Overview

D-serine AudRem: R33 Phase

Status:
Not yet recruiting

Trial end date:
2024-12-31

Target enrollment:
0

Participant gender:
All

Summary

Schizophrenia is a major public health problem associated with cognitive deficits, such as short and long term memory, executive functioning, attention and speed of processing that are amongst the strongest predictors of impaired functional outcome. In addition, schizophrenia patients show reduced "plasticity", defined as reduced learning.
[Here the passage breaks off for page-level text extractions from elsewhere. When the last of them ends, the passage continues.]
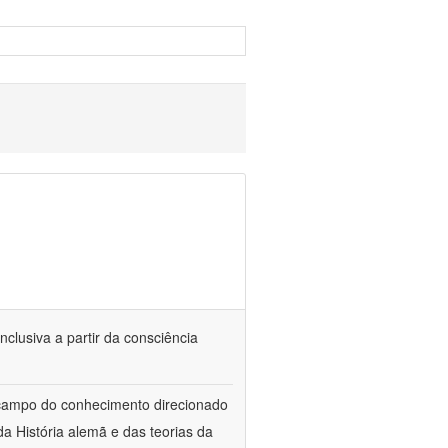
nclusiva a partir da consciência
 campo do conhecimento direcionado
a História alemã e das teorias da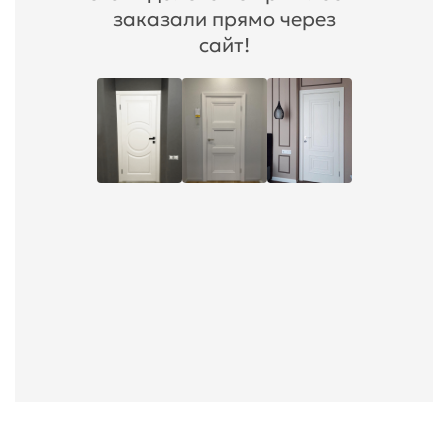
заказали прямо через
сайт!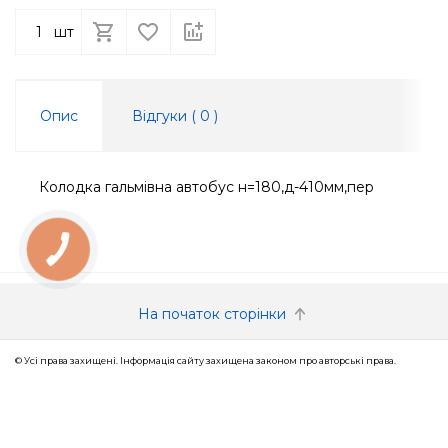
шт
Опис
Відгуки (
0
)
Колодка гальмівна автобус н=180,д-410мм,пер
КНОПКА
ЗВ'ЯЗКУ
На початок сторінки
© Усі права захищені. Інформація сайту захищена законом про авторські права.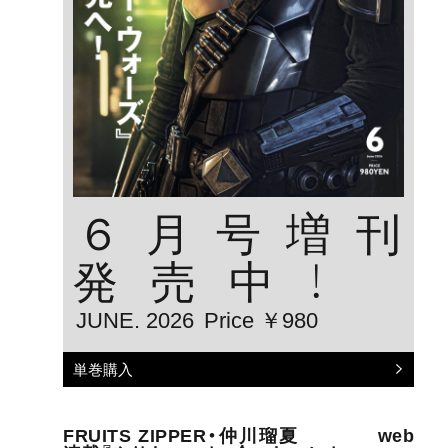
６月号増刊
発売中！
JUNE. 2026
Price ￥980
単巻購入
FRUITS ZIPPER・仲川瑠夏 web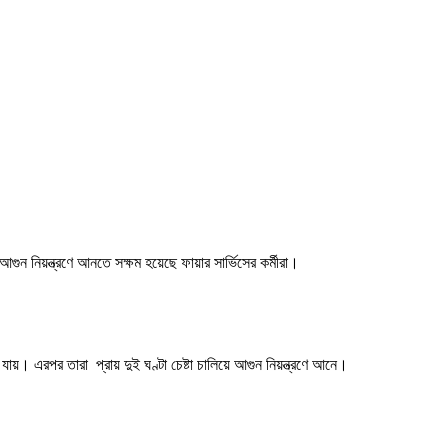
আগুন নিয়ন্ত্রণে আনতে সক্ষম হয়েছে ফায়ার সার্ভিসের কর্মীরা।
ায়। এরপর তারা প্রায় দুই ঘণ্টা চেষ্টা চালিয়ে আগুন নিয়ন্ত্রণে আনে।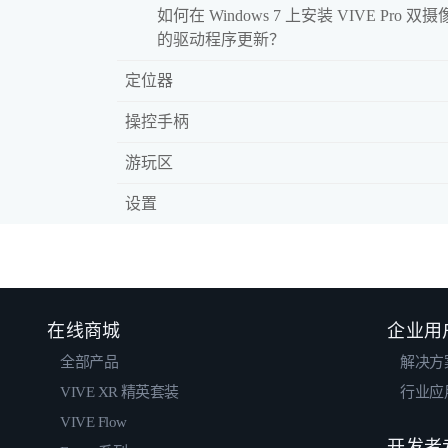
如何在 Windows 7 上安装 VIVE Pro 双
的驱动程序更新？
定位器
操控手柄
游玩区
设置
在线商城
企业用
全部产品
解决方
VIVE XR 精英套装
行业应
VIVE Flow
开发者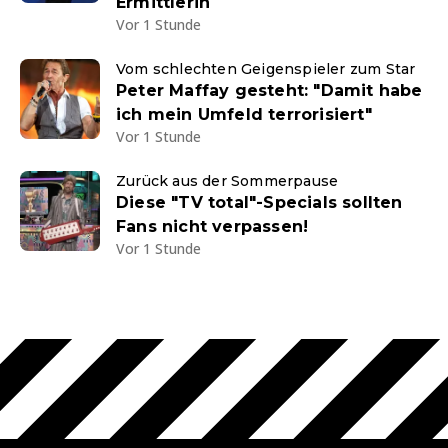
Ermittlerin
Vor 1 Stunde
Vom schlechten Geigenspieler zum Star
Peter Maffay gesteht: "Damit habe
ich mein Umfeld terrorisiert"
Vor 1 Stunde
Zurück aus der Sommerpause
Diese "TV total"-Specials sollten
Fans nicht verpassen!
Vor 1 Stunde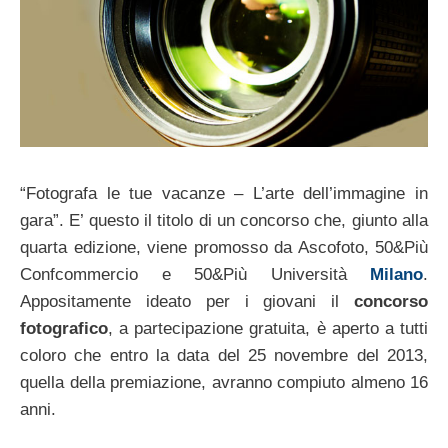
“Fotografa le tue vacanze – L’arte dell’immagine in
gara”. E’ questo il titolo di un concorso che, giunto alla
quarta edizione, viene promosso da Ascofoto, 50&Più
Confcommercio e 50&Più Università
Milano
.
Appositamente ideato per i giovani il
concorso
fotografico
, a partecipazione gratuita, è aperto a tutti
coloro che entro la data del 25 novembre del 2013,
quella della premiazione, avranno compiuto almeno 16
anni.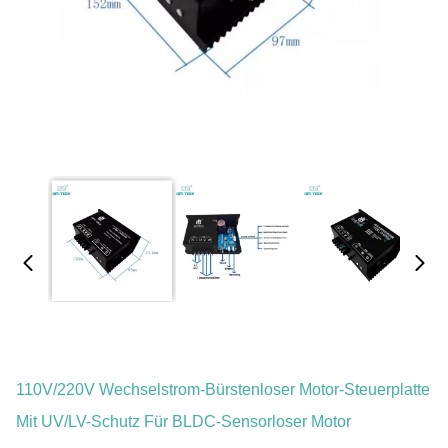
110V/220V Wechselstrom-Bürstenloser Motor-Steuerplatte
Mit UV/LV-Schutz Für BLDC-Sensorloser Motor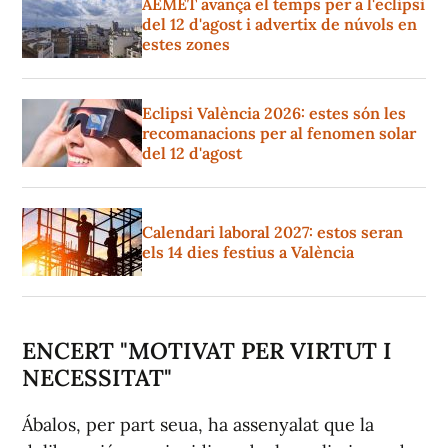
AEMET avança el temps per a l'eclipsi
del 12 d'agost i advertix de núvols en
estes zones
Eclipsi València 2026: estes són les
recomanacions per al fenomen solar
del 12 d'agost
Calendari laboral 2027: estos seran
els 14 dies festius a València
ENCERT "MOTIVAT PER VIRTUT I
NECESSITAT"
Ábalos, per part seua, ha assenyalat que la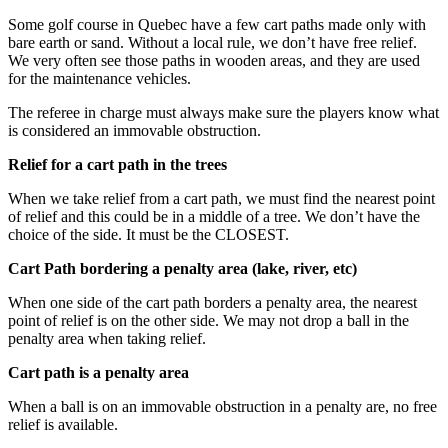
Some golf course in Quebec have a few cart paths made only with
bare earth or sand. Without a local rule, we don’t have free relief.
We very often see those paths in wooden areas, and they are used
for the maintenance vehicles.
The referee in charge must always make sure the players know what
is considered an immovable obstruction.
Relief for a cart path in the trees
When we take relief from a cart path, we must find the nearest point
of relief and this could be in a middle of a tree. We don’t have the
choice of the side. It must be the CLOSEST.
Cart Path bordering a penalty area (lake, river, etc)
When one side of the cart path borders a penalty area, the nearest
point of relief is on the other side. We may not drop a ball in the
penalty area when taking relief.
Cart path is a penalty area
When a ball is on an immovable obstruction in a penalty are, no free
relief is available.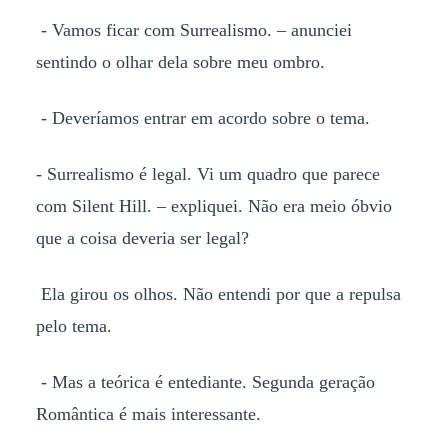
- Vamos ficar com Surrealismo. – anunciei
sentindo o olhar dela sobre meu ombro.
- Deveríamos entrar em acordo sobre o tema.
- Surrealismo é legal. Vi um quadro que parece
com Silent Hill. – expliquei. Não era meio óbvio
que a coisa deveria ser legal?
Ela girou os olhos. Não entendi por que a repulsa
pelo tema.
- Mas a teórica é entediante. Segunda geração
Romântica é mais interessante.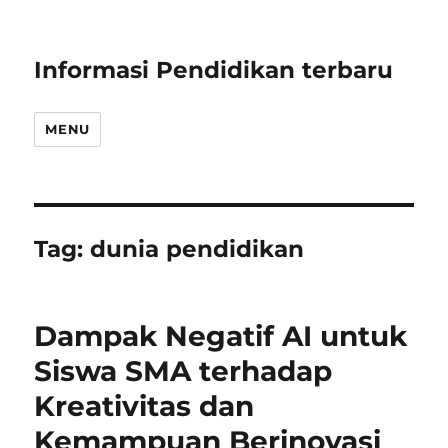
Informasi Pendidikan terbaru
MENU
Tag:
dunia pendidikan
Dampak Negatif AI untuk
Siswa SMA terhadap
Kreativitas dan
Kemampuan Berinovasi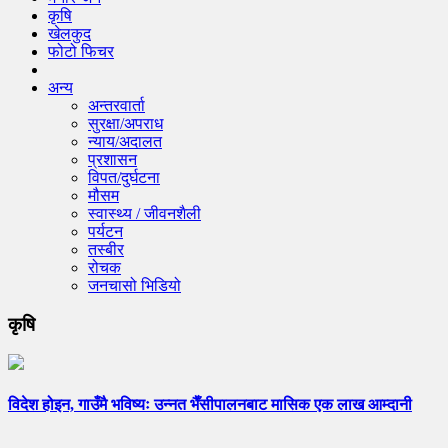
कृषि
खेलकुद
फोटो फिचर
अन्य
अन्तरवार्ता
सुरक्षा/अपराध
न्याय/अदालत
प्रशासन
विपत/दुर्घटना
मौसम
स्वास्थ्य / जीवनशैली
पर्यटन
तस्बीर
रोचक
जनचासो भिडियो
कृषि
विदेश होइन, गाउँमै भविष्यः उन्नत भैँसीपालनबाट मासिक एक लाख आम्दानी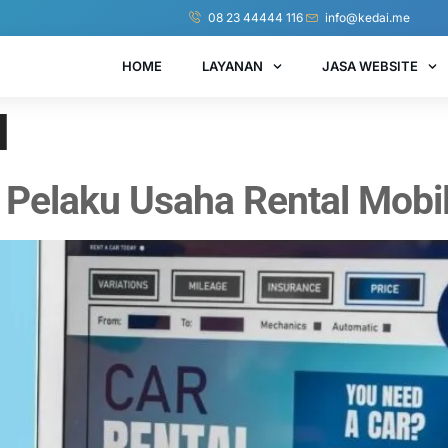
08 23 44444 116
info@kedai.me
HOME
LAYANAN
JASA WEBSITE
l
 Pelaku Usaha Rental Mobi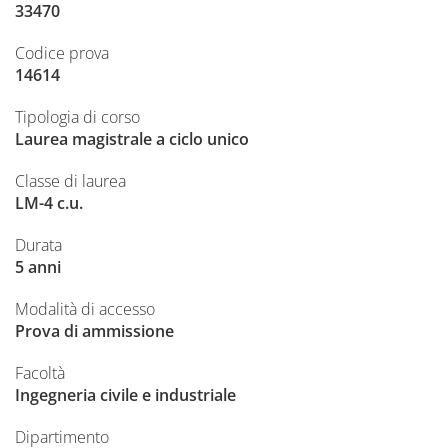
33470
Codice prova
14614
Tipologia di corso
Laurea magistrale a ciclo unico
Classe di laurea
LM-4 c.u.
Durata
5 anni
Modalità di accesso
Prova di ammissione
Facoltà
Ingegneria civile e industriale
Dipartimento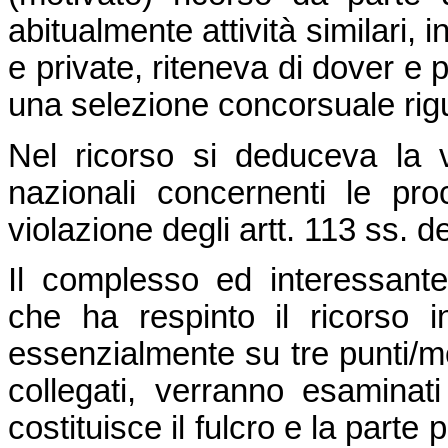
abitualmente attività similari, 
e private, riteneva di dover e 
una selezione concorsuale rigu
Nel ricorso si deduceva la v
nazionali concernenti le pr
violazione degli artt. 113 ss. d
Il complesso ed interessante
che ha respinto il ricorso i
essenzialmente su tre punti/mot
collegati, verranno esaminati
costituisce il fulcro e la parte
D-serine is a naturally occurring activator of the N-methyl-d-aspartate-type glutamate receptors (NMDAR) in the brain, and this project will assess the D-serine treatment over 16 weeks of a program designed to measure auditory plasticity.

Phase:

Phase 1/Phase 2

Accepts Healthy Volunteers?

Details

Lead Sponsor:

New York State Psychiatric Institute

Collaborators:

Nathan Kline Institute for Psychiatric Research
National Institute of Mental Health (NIMH)

Criteria

Inclusion Criteria:

1. Age between 18 and 50

2. DSM-V diagnosis of schizophrenia or schizoaffective disorder

3. Willing to provide informed consent

4. Auditory Cognitive impairment demonstrated by:

a .MCCB composite domain score less than or equal to 0.5 standard deviation below
normal (T score less than or equal to 45) b. And at least one of the following:

5. MCCB verbal memory domain score less than or equal to 0.5 standard deviation below
normal (T score less than or equal to 45)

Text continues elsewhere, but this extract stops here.